On May 11, T'way Air announced that its operating profit for the first quarter reached 19.9 billion won, marking a return to the black after eight quarters. Revenue totaled 612.2 billion won, a 37% increase compared to the same period last year.
The airline's improved performance is attributed to a surge in travel demand during the winter peak season and the stabilization of its route operations. The number of passengers in the first quarter surpassed 3.13 million, reflecting a 17% increase year-on-year. Notably, international passenger numbers rose by over 23% to 2,188,463.
Analysts suggest that the airline's strategy of expanding new routes and diversifying its offerings, which began last year, is yielding positive results. Passenger load factors for both domestic and international routes exceeded 90%.

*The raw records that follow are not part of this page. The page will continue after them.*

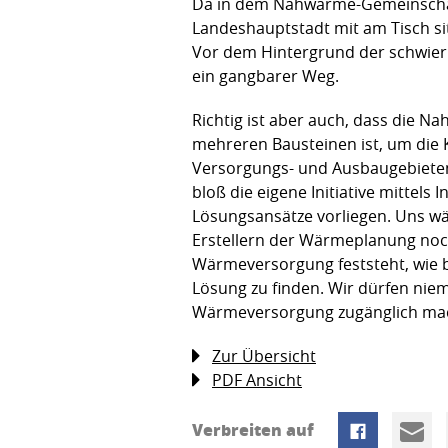
Da in dem Nahwärme-Gemeinschafts
Landeshauptstadt mit am Tisch sit
Vor dem Hintergrund der schwieri
ein gangbarer Weg.
Richtig ist aber auch, dass die
mehreren Bausteinen ist, um die K
Versorgungs- und Ausbaugebieten 
bloß die eigene Initiative mittels
Lösungsansätze vorliegen. Uns wä
Erstellern der Wärmeplanung noch
Wärmeversorgung feststeht, wie b
Lösung zu finden. Wir dürfen niem
Wärmeversorgung zugänglich ma
Zur Übersicht
PDF Ansicht
Verbreiten auf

T'way Air's cargo transport business is also experiencing steady growth. In the first quarter of 2026, cargo volume reached approximately 9,000 tons, a 130% increase compared to the first quarter of 2024, effectively tripling the scale of the operation.
Following its acquisition by the Sonot Trinity Group, T'way Air has thoroughly reviewed its route operations structure. The airline has restructured its operations to focus on efficiency, contributing to the improved performance in the first quarter.
Recently, T'way Air held a shareholders' meeting where it announced a name change to Trinity Air. Full operations under the new name will commence once approval from relevant domestic and international authorities is secured.
A T'way Air official stated, "We plan to enhance operational efficiency with the introduction of new A330-900NEO aircraft in the second half of the year. We will continue to drive performance through efficient operations in passenger and cargo transport and stabilization of medium- to long-haul routes."
* This article has been translated by AI.